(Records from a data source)
.....
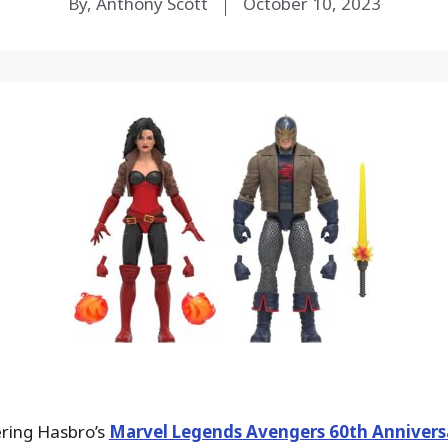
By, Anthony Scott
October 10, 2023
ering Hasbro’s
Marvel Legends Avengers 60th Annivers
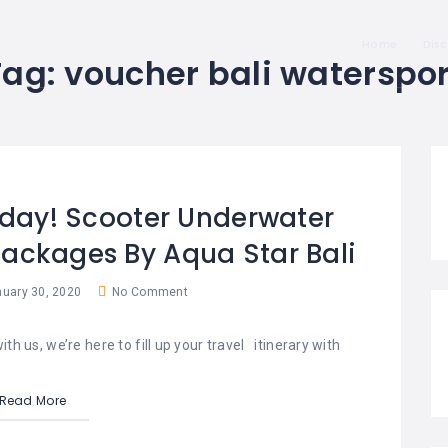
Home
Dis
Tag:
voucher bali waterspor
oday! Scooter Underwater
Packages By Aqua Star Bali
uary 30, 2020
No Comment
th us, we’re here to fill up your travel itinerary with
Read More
.....
TASK TO CARRY OUT: Every entry above needs to be printed again exactly, with its pictures left out.

EXPECTED OUTPUT:
By, Anthony Scott
October 10, 2023
ering Hasbro’s
Marvel Legends Avengers 60th Annivers
Home
Dis
Tag:
voucher bali waterspor
oday! Scooter Underwater
Packages By Aqua Star Bali
uary 30, 2020
No Comment
th us, we’re here to fill up your travel itinerary with
Read More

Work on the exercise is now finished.